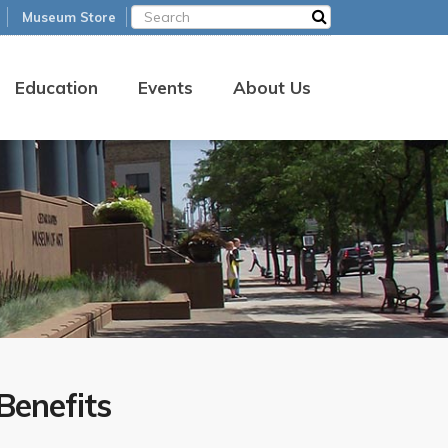
Museum Store
Education
Events
About Us
enefits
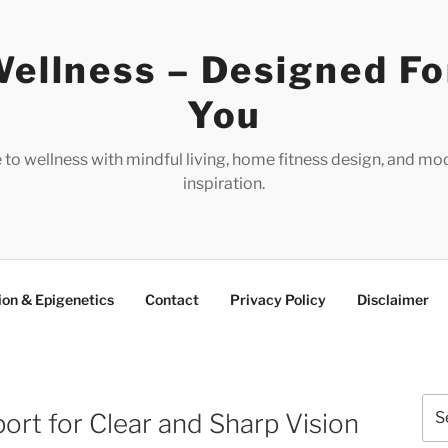
ellness – Designed Fo
You
e to wellness with mindful living, home fitness design, and mo
inspiration.
ion & Epigenetics
Contact
Privacy Policy
Disclaimer
Sea
ort for Clear and Sharp Vision
for:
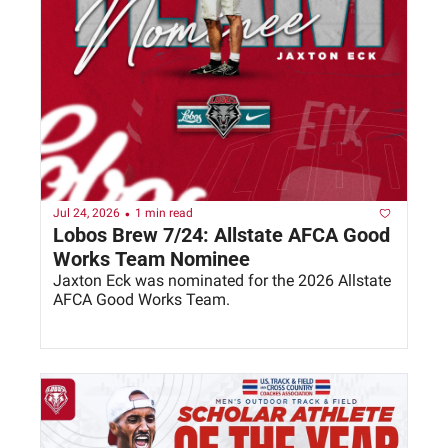
•
Jul 24, 2026
1 min read
Lobos Brew 7/24: Allstate AFCA Good 
Works Team Nominee
Jaxton Eck was nominated for the 2026 Allstate 
AFCA Good Works Team. 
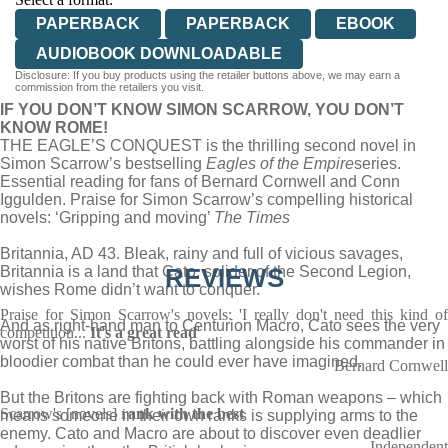
PAPERBACK
PAPERBACK
EBOOK
AUDIOBOOK DOWNLOADABLE
Disclosure: If you buy products using the retailer buttons above, we may earn a
commission from the retailers you visit.
IF YOU DON’T KNOW SIMON SCARROW, YOU DON’T
KNOW ROME!
THE EAGLE’S CONQUEST is the thrilling second novel in
Simon Scarrow’s bestselling
Eagles of the Empire
series.
Essential reading for fans of Bernard Cornwell and Conn
Iggulden. Praise for Simon Scarrow’s compelling historical
novels: ‘Gripping and moving’
The Times
Britannia, AD 43. Bleak, rainy and full of vicious savages,
Britannia is a land that Cato, solider of the Second Legion,
REVIEWS
wishes Rome didn’t want to conquer.
Praise for Simon Scarrow's novels: 'I really don't need this kind of
And as right-hand man to Centurion Macro, Cato sees the very
competition...
It's a great read
'
worst of his native Britons, battling alongside his commander in
bloodier combat than he could ever have imagined.
Bernard Cornwell
But the Britons are fighting back with Roman weapons – which
Scarrow's [novels]
rank with the best
means someone in their own ranks is supplying arms to the
enemy. Cato and Macro are about to discover even deadlier
Independent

━━━━━━

* HOW TO COMPLETE THIS TASK:
Read through the entries, then copy every line where the string "Works" is found.

* OUTPUT OF THE EXERCISE:
Works Team Nominee
AFCA Good Works Team. 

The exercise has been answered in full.